FORSCHUNG Gen-Schalter gegen Fettsucht entdeckt


US-Forscher haben einen Schalter entdeckt, der den Fettaufbau im Körper steuert. Dieses Gen spielt eine wichtige Rolle bei der Entscheidung, ob der Körper Fett speichert oder abbaut.

US-Forscher haben einen Schalter entdeckt, der den Fettaufbau im Körper steuert. Dieses Gen für das Enzym SCD-1 spielt eine wichtige Rolle bei der Entscheidung, ob der Körper Fett speichert oder abbaut. Der Schalter selbst werde maßgeblich von dem Hormon Leptin beeinflusst, schreiben die Wissenschaftler im US- Fachjournal »Science« (Bd. 297, S. 240) von diesem Freitag. Leptin blockiert das Gen und damit die Herstellung des Enzyms SCD-1 in der Leber.

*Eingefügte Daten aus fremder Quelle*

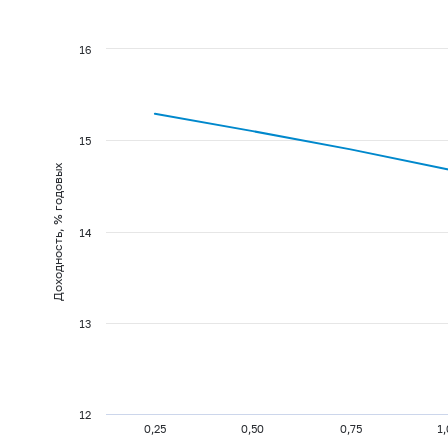
16
15
Доходность, % годовых
14
13
12
0,25
0,50
0,75
1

Da das Enzym nötig ist, um bestimmte Fettsäuren herzustellen, baut der Körper daraufhin weniger Fett auf.

Hoffnung auf Behandlung gegen Übergewicht

Die Entdeckung könne zu einer neuen Behandlung gegen starkes Übergewicht und gegen die so genannte Fettleber führen, hoffen die Forscher um Paul Cohen und Jeffrey Friedman von der Rockefeller Universität in New York.

Im Tierversuch erfolgreich

Genveränderte Mäuse, die weder Leptin noch SCD-1 herstellten, hatten 40 Prozent weniger Fett im Körper als Mäuse, denen lediglich Leptin fehlte. Beide Gruppen hatten im Laborversuch jedoch gleichviel gefressen. Zugleich verbrannten die Mäuse ohne Leptin und SCD-1 wesentlich mehr Fett. SCD-1 steht für Stearoyl-CoA-Desaturase-1. »SCD-1 scheint ein wichtiger Kontrollpunkt zu sein und könnte als ein Schalter entscheiden, ob Fett gespeichert oder abgebaut wird«, erläuterte Friedman.

Kein Einfluss auf Nahrungsaufnahme

Die Rolle von Leptin als Appetitzügler ist seit langem bekannt, sicher war bislang aber auch, dass es noch weitere unerforschte Funktionen hat. »Leptin verursacht eine Gewichtsabnahme, weil es zu verminderter Nahrungsaufnahme führt und den Energieverbrauch erhöht«, sagte Cohen. Indem Leptin die Genaktivität von SCD-1 unterdrücke, rege es vermutlich auch noch eine biologische Kaskade an, die zur Fettverbrennung führe. »Es ist sowohl interessant als auch wichtig, dass ein Mangel an SCD-1 das Übergewicht reduziert, ohne einen Einfluss auf die Nahrungsaufnahme zu haben.«

Das Leptin-Gen war bereits 1994 in Friedmans Labor entdeckt worden, Leptin selbst im darauf folgenden Jahr.